Pretty much every presentation here was an education job – well ‘education’ is how the vendors saw it. Fuel cells potentially combine the best features of engine-driven generators and batteries (yes, I know, on everything except price and complexity).
Perry’s presentation steered the audience towards PEM cells and hydrogen fuel (because that’s what the company does) and yes, the company has simplified the technology as much as it can (it’s been in development for over ten years).
But it is cost and reliability that are going to be key, and Perry’s paper provided a bit of a po-faced answer. Are PEMFC-based back-up power systems cost effective? It depends on the requirements of the specific application. For example, if relatively long run times are required (say, around eight hours) and using a generator is considered unacceptable, then a PEMFC solution may be attractive, especially where the average power requirement is relatively small (e.g. ≤ 20kW). Mid-sized energy storage (e.g. in the order of 10 kWh) is ideal for a fuel cell based system.
The main reason for this is that the cost of adding additional hydrogen storage is cheaper than adding more batteries. This is why telecom applications look especially attractive for a PEMFC, since there are many instances where highly reliable back-up power is required and the average power output is relatively small, but the runtime requirements are relatively long.
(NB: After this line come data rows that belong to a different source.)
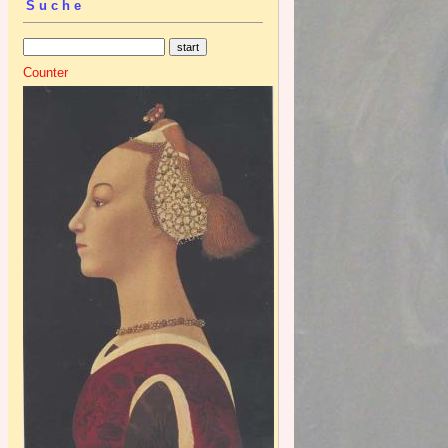
Suche
Counter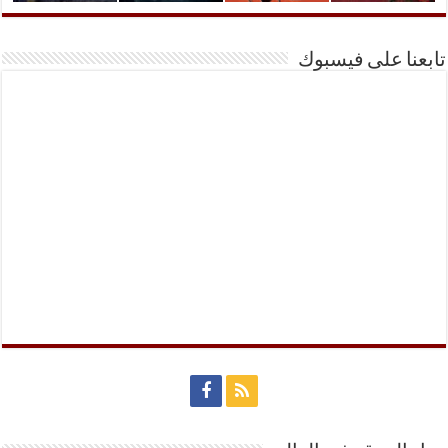
تابعنا على فيسبوك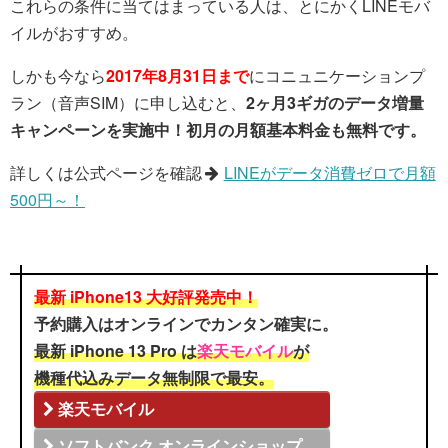
これらの条件に当てはまっている人は、とにかくLINEモバ
イルがおすすめ。
しかも今なら
2017年8月31日まで
にコニュニケーションプ
ラン（音声SIM）に申し込むと、
2ヶ月3ギガのデータ増量
キャンペーンを実施中！初月の月額基本料金も無料です。
詳しくは公式ページを確認
LINEがデータ消費ゼロで月額
500円～！
最新 iPhone13 大好評発売中！
予約購入はオンラインでカンタン確実に。
最新 iPhone 13 Pro は
楽天モバイル
が
機種代込みデータ無制限で最安。
楽天モバイル
ソフトバンク オンラインショップ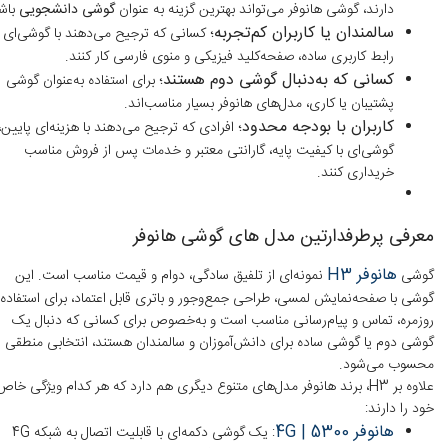
دارند، گوشی هانوفر می‌تواند بهترین گزینه به عنوان
گوشی دانشجویی
باش
سالمندان یا کاربران کم‌تجربه
؛
کسانی که ترجیح می‌دهند با گوشی‌ای ب
رابط کاربری ساده، صفحه‌کلید فیزیکی و منوی فارسی کار کنند.
کسانی که به‌دنبال گوشی دوم هستند
؛
برای استفاده به‌عنوان گوشی
پشتیبان یا کاری، مدل‌های هانوفر بسیار مناسب‌اند.
کاربران با بودجه محدود
؛
افرادی که ترجیح می‌دهند با هزینه‌ای پایین،
گوشی‌ای با کیفیت پایه، گارانتی معتبر و خدمات پس از فروش مناسب
خریداری کنند.
معرفی پرطرفدارتین مدل های گوشی هانوفر
هانوفر H3
گوشی
نمونه‌ای از تلفیق سادگی، دوام و قیمت مناسب است. این
گوشی با صفحه‌نمایش لمسی، طراحی جمع‌وجور و باتری قابل اعتماد، برای استفاده
روزمره، تماس و پیام‌رسانی مناسب است و به‌خصوص برای کسانی که دنبال یک
گوشی دوم یا گوشی ساده برای دانش‌آموزان و سالمندان هستند، انتخابی منطقی
محسوب می‌شود.
علاوه بر H3، برند هانوفر مدل‌های متنوع دیگری هم دارد که هر کدام ویژگی خاص
خود را دارند:
هانوفر 5300 | 4G
: یک گوشی دکمه‌ای با قابلیت اتصال به شبکه 4G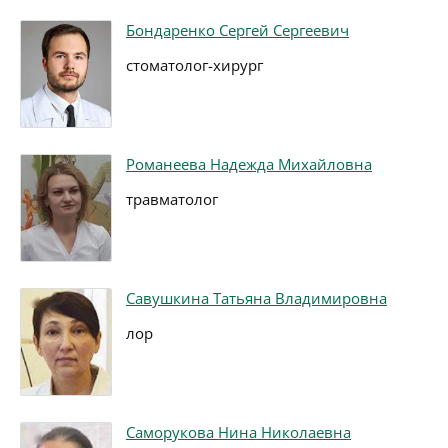
Бондаренко Сергей Сергеевич
стоматолог-хирург
Романеева Надежда Михайловна
травматолог
Савушкина Татьяна Владимировна
лор
Саморукова Нина Николаевна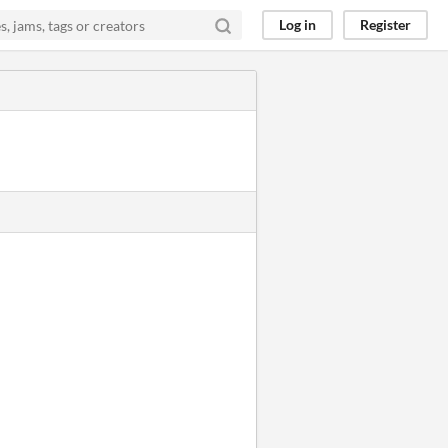
Log in
Register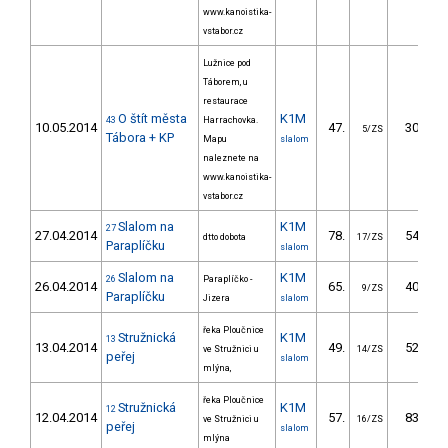
www.kanoistika-
vstabor.cz
Lužnice pod
Táborem, u
restaurace
O štít města
K1M
43
Harrachovka.
10.05.2014
47.
30.98
5/ZS
Tábora + KP
Mapu
slalom
naleznete na
www.kanoistika-
vstabor.cz
Slalom na
K1M
27
27.04.2014
78.
54.20
dtto dobota
17/ZS
Paraplíčku
slalom
Slalom na
K1M
26
Paraplíčko -
26.04.2014
65.
40.40
9/ZS
Paraplíčku
Jizera
slalom
řeka Ploučnice
Stružnická
K1M
13
13.04.2014
49.
52.20
ve Stružnici u
14/ZS
peřej
slalom
mlýna,
řeka Ploučnice
Stružnická
K1M
12
12.04.2014
57.
83.20
ve Stružnici u
16/ZS
peřej
slalom
mlýna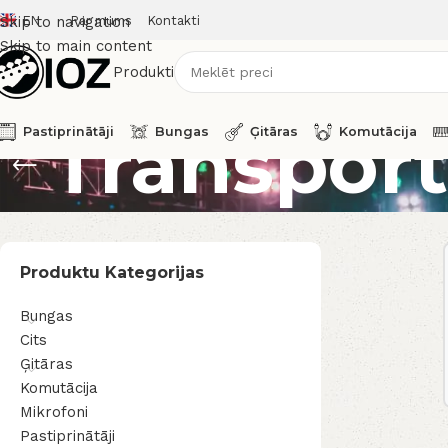
EN
Par mums
Kontakti
Skip to navigation
Skip to main content
Produkti
Transport
Pastiprinātāji
Bungas
Ģitāras
Komutācija
Produktu Kategorijas
Bungas
Cits
Ģitāras
Komutācija
Mikrofoni
Pastiprinātāji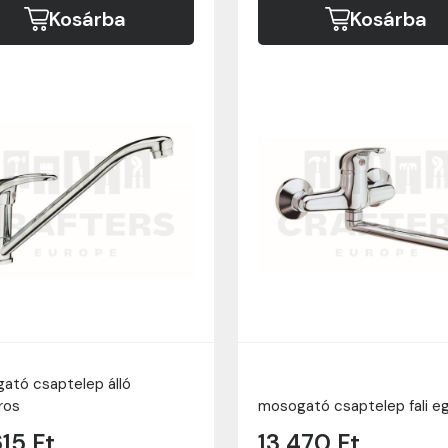
Kosárba
Kosárba
ató csaptelep álló
ros
mosogató csaptelep fali e
615 Ft
13 470 Ft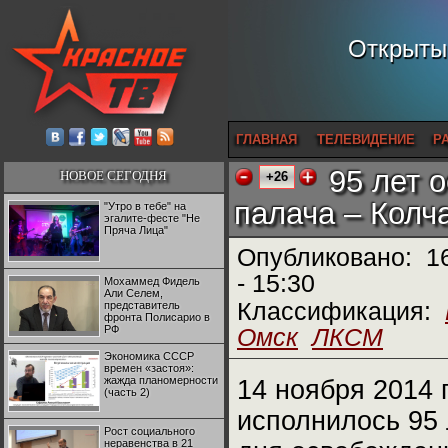
Открытый
ГЛАВНАЯ
ТЕЛЕВИДЕНИЕ
Р
95 лет 
НОВОЕ СЕГОДНЯ
+26
палача – Колч
"Утро в тебе" на
эгалите-фесте "Не
Пряча Лица"
Опубликовано:
1
- 15:30
Мохаммед Фидель
Али Селем,
Классификация:
представитель
фронта Полисарио в
РФ
Омск
ЛКСМ
Экономика СССР
времен «застоя»:
жажда планомерности
14 ноября 2014 
(часть 2)
исполнилось 95 
Рост социального
неравенства в 21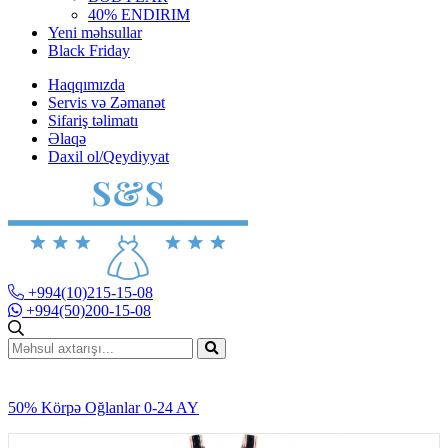
40% ENDIRIM
Yeni məhsullar
Black Friday
Haqqımızda
Servis və Zəmanət
Sifariş təlimatı
Əlaqə
Daxil ol/Qeydiyyat
+994(10)215-15-08
+994(50)200-15-08
50% Körpə Oğlanlar 0-24 AY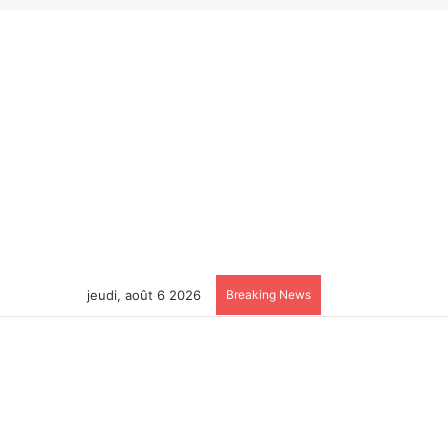
jeudi, août 6 2026
Breaking News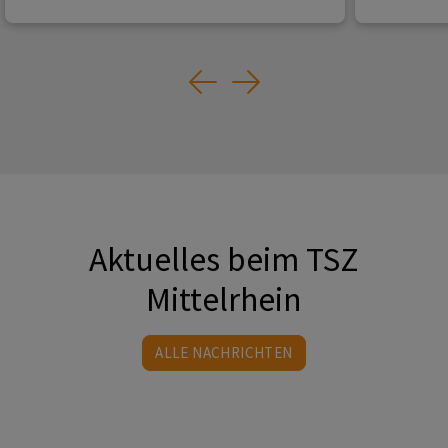
Previous
Next
Aktuelles beim TSZ
Mittelrhein
ALLE NACHRICHTEN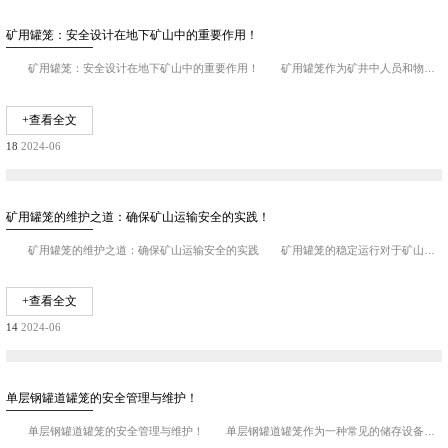
矿用罐笼：安全设计在地下矿山中的重要作用！
矿用罐笼：安全设计在地下矿山中的重要作用！ 矿用罐笼作为矿井中人员和物料运输的关键设备，其安全性直接关系到矿山作业的安全。本文将探讨矿用罐笼的安全设计原则...
+查看全文
18
2024-06
矿用罐笼的维护之道：确保矿山运输安全的实践！
矿用罐笼的维护之道：确保矿山运输安全的实践 矿用罐笼的稳定运行对于矿山的安全生产至关重要。本文将介绍矿用罐笼的维护策略、故障排除方法以及性维护的重要性。 ...
+查看全文
14
2024-06
单层钢罐道罐笼的安全管理与维护！
单层钢罐道罐笼的安全管理与维护！ 单层钢罐道罐笼作为一种常见的储存设备，在使用过程中需要进行严格的安全管理和定期的维护保养，以确保其安全可靠地运行。 定...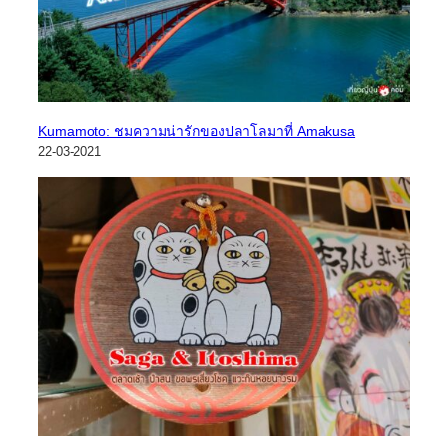
Kumamoto: ชมความน่ารักของปลาโลมาที่ Amakusa
22-03-2021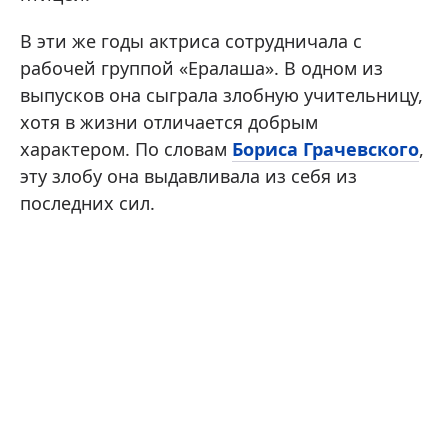
В эти же годы актриса сотрудничала с
рабочей группой «Ералаша». В одном из
выпусков она сыграла злобную учительницу,
хотя в жизни отличается добрым
характером. По словам
Бориса Грачевского
,
эту злобу она выдавливала из себя из
последних сил.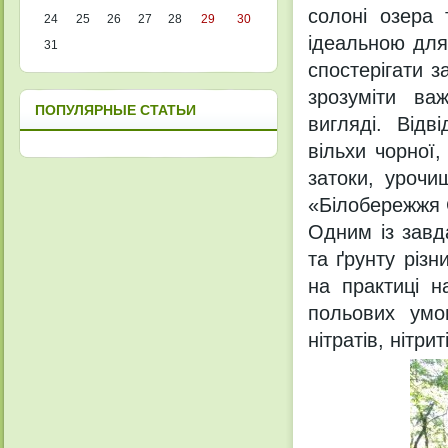
солоні озера 
24
25
26
27
28
29
30
ідеальною для 
31
спостерігати 
зрозуміти ва
ПОПУЛЯРНЫЕ СТАТЬИ
вигляді. Відв
вільхи чорної,
затоки, урочи
«Білобережжя 
Одним із завд
та ґрунту різн
на практиці н
польових умо
нітратів, нітри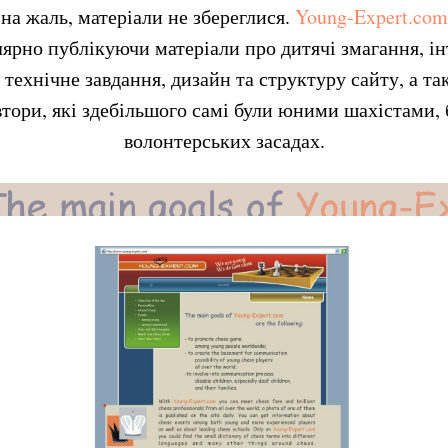
на жаль, матеріали не збереглися.
Young-Expert.com
ярно публікуючи матеріали про дитячі змагання, інт
 технічне завдання, дизайн та структуру сайту, а т
тори, які здебільшого самі були юними шахістами, 
волонтерських засадах.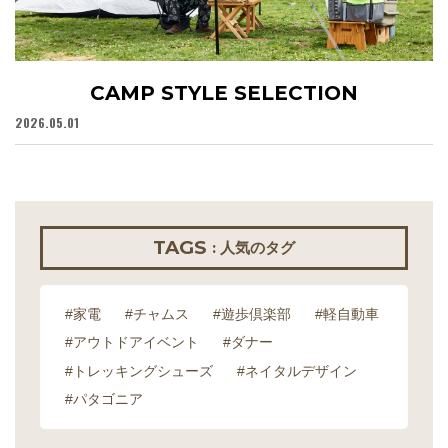
CAMP STYLE SELECTION
2026.05.01
20
TAGS
: 人気のタグ
#家電
#チャムス
#遊歩倶楽部
#軽自動車
#アウトドアイベント
#ダナー
#トレッキングシューズ
#ネイタルデザイン
#パタゴニア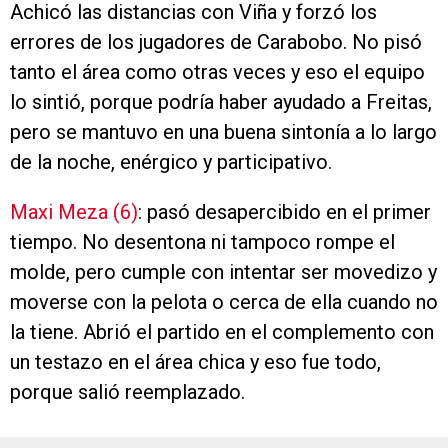
Achicó las distancias con Viña y forzó los
errores de los jugadores de Carabobo. No pisó
tanto el área como otras veces y eso el equipo
lo sintió, porque podría haber ayudado a Freitas,
pero se mantuvo en una buena sintonía a lo largo
de la noche, enérgico y participativo.
Maxi Meza (6)
: pasó desapercibido en el primer
tiempo. No desentona ni tampoco rompe el
molde, pero cumple con intentar ser movedizo y
moverse con la pelota o cerca de ella cuando no
la tiene. Abrió el partido en el complemento con
un testazo en el área chica y eso fue todo,
porque salió reemplazado.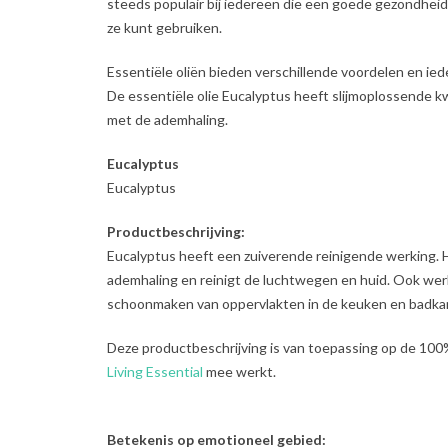
steeds populair bij iedereen die een goede gezondhei
ze kunt gebruiken.
Essentiële oliën bieden verschillende voordelen en iede
De essentiële olie Eucalyptus heeft slijmoplossende k
met de ademhaling.
Eucalyptus
Eucalyptus
Productbeschrijving:
Eucalyptus heeft een zuiverende reinigende werking. 
ademhaling en reinigt de luchtwegen en huid. Ook werk
schoonmaken van oppervlakten in de keuken en badka
Deze productbeschrijving is van toepassing op de 100
Living Essential
mee werkt.
Betekenis op emotioneel gebied: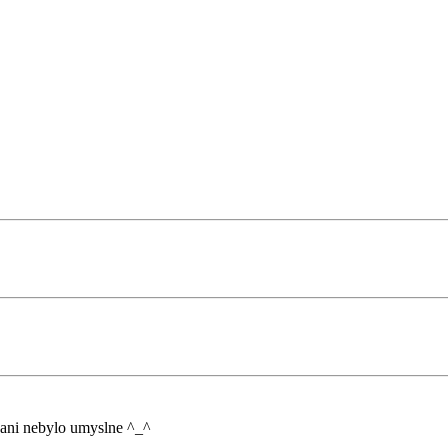
o ani nebylo umyslne ^_^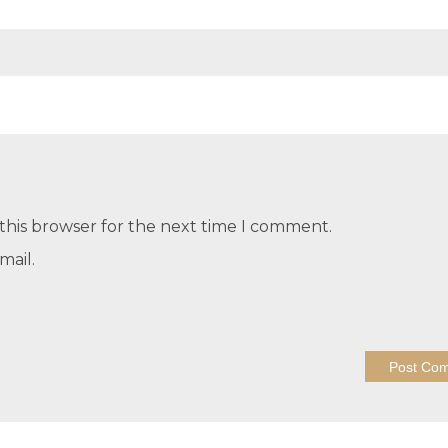
this browser for the next time I comment.
mail.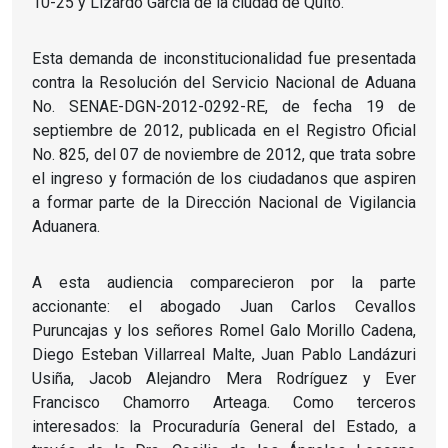
10-25 y Lizardo García de la ciudad de Quito.
Esta demanda de inconstitucionalidad fue presentada
contra la Resolución del Servicio Nacional de Aduana
No. SENAE-DGN-2012-0292-RE, de fecha 19 de
septiembre de 2012, publicada en el Registro Oficial
No. 825, del 07 de noviembre de 2012, que trata sobre
el ingreso y formación de los ciudadanos que aspiren
a formar parte de la Dirección Nacional de Vigilancia
Aduanera.
A esta audiencia comparecieron por la parte
accionante: el abogado Juan Carlos Cevallos
Puruncajas y los señores Romel Galo Morillo Cadena,
Diego Esteban Villarreal Malte, Juan Pablo Landázuri
Usiña, Jacob Alejandro Mera Rodríguez y Ever
Francisco Chamorro Arteaga. Como terceros
interesados: la Procuraduría General del Estado, a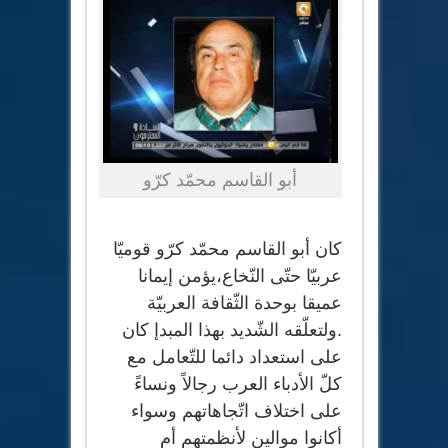
أبو القاسم محمّد كرّو
كان أبو القاسم محمّد كرّو قوميّا
عربيّا حتّى النّخاع،يؤمن إيمانا
عميقا بوحدة الثّقافة العربيّة
.ولتعلّقه الشّديد بهذا المبدإ كان
على استعداد دائما للتّعامل مع
كلّ الأدباء العرب رجالاً ونساءً
على اختلاف اتّجاهاتهم وسواء
أكانوا موالين لأنظمتهم أم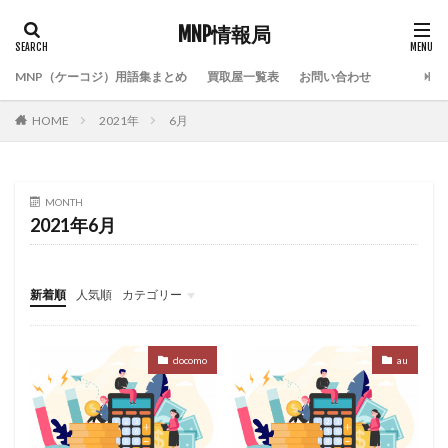
MNP情報局
MNP（ケーコジ）用語集まとめ
買取屋一覧表
お問い合わせ
HOME
2021年
6月
MONTH
2021年6月
新着順
人気順
カテゴリー
限定コンテンツ
docomo
au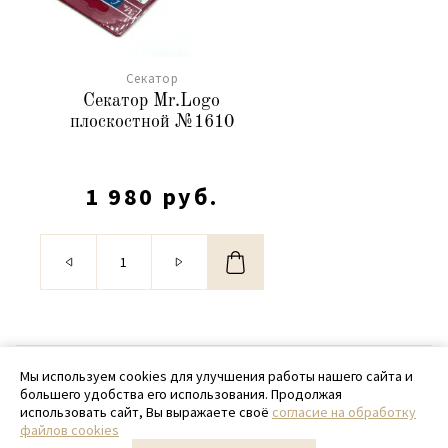
Cекатор
Секатор Mr.Logo
плоскостной №1610
1 980 руб.
© 2020 - 2026 SamPack
Мы используем cookies для улучшения работы нашего сайта и
большего удобства его использования. Продолжая
+ 7 (918) 699-97-87
использовать сайт, Вы выражаете своё
согласие на обработку
файлов cookies
zakaz@sampack.store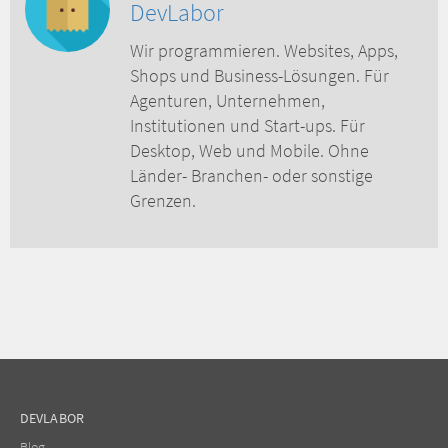
DevLabor
Wir programmieren. Websites, Apps,
Shops und Business-Lösungen. Für
Agenturen, Unternehmen,
Institutionen und Start-ups. Für
Desktop, Web und Mobile. Ohne
Länder- Branchen- oder sonstige
Grenzen.
DEVLABOR
Blog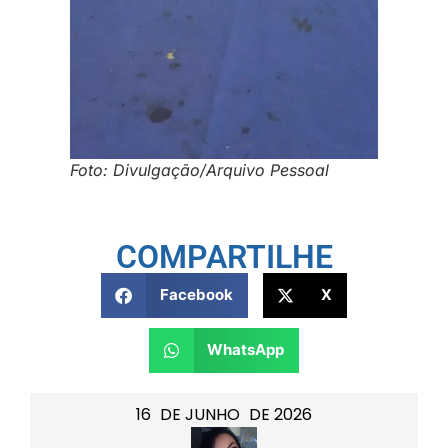
Foto: Divulgação/Arquivo Pessoal
COMPARTILHE
Facebook
X
WhatsApp
16
DE
JUNHO
DE
2026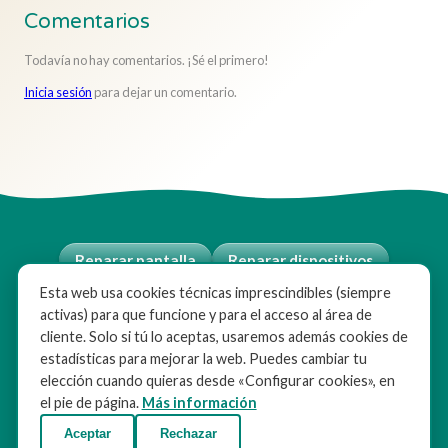
Comentarios
Todavía no hay comentarios. ¡Sé el primero!
Inicia sesión
para dejar un comentario.
Reparar pantalla
Reparar dispositivos
Esta web usa cookies técnicas imprescindibles (siempre
Sobre nosotros
Contacto
Blog
activas) para que funcione y para el acceso al área de
Aviso legal
Instituciones
Empresas
cliente. Solo si tú lo aceptas, usaremos además cookies de
estadísticas para mejorar la web. Puedes cambiar tu
Política de Cookies
Mi cuenta
elección cuando quieras desde «Configurar cookies», en
el pie de página.
Más información
Vende tu dispositivo
Trabaja con nosotros
Aceptar
Rechazar
Configurar cookies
In quantitative terms, a PEMFC back-up power product that costs US$2,000/kW can be cost competitive for some telecom applications, on a lifecycle basis, with a battery-based solution. But here comes the hard facts. No fuel cell company can actually produce a complete PEMFC system at this cost today, because of the low volumes of units currently being sold.
Fortunately the US Energy Policy Act of 2005 includes a federal tax credit of $1,000/kW (or up to 30% of the installed cost, whichever is less). So, for end users who can take advantage of this US federal tax credit, the cost of a 5kW system priced at US$15,000 (plus US$1,500 for installation) is actually around US$2,300 per installed kW.
So according to Perry, in the near term, a natural price point for fuel-cell manufacturers who are still struggling to get their costs down is US$3,000/kW, in order to take full advantage of the federal tax credit. In the longer term exceeding these initial cost targets should be no problem since, claims Perry, there is nothing inherent in a PEMFC system that makes meeting these costs difficult.
Keep in mind that the cost target for automotive applications is US$30/kW and automotive companies are investing billions of dollars to develop PEMFC-powered vehicles because they view this orders-of-magnitude lower cost target as achievable in automotive volumes. In fact, a US DOE-funded study projects that the cost of a current state of-the-art automotive PEMFC system would cost US$110/kW, based on a hypothetical production volume of 500,000 units per year, and in 2002 the cost would have been $275/kW at the same annual volume.
Clearly, rapid progress is being made in PEMFC technology; but a lot of fuel cells are going to have to be sold. BEST wonders where they are all going to be used. It’s all rather chicken-and-egg.
But technically fuel cells are rapidly becoming the last technical frontiers of interest in this 30-year-old conference series, whether they have any commercial merit for telecom operators or not.
If a standby power meeting can’t get more relevant technical battery papers than this one did, you have to wonder what it’s purpose is. I hope the organisers in Rome can provide tastier fare.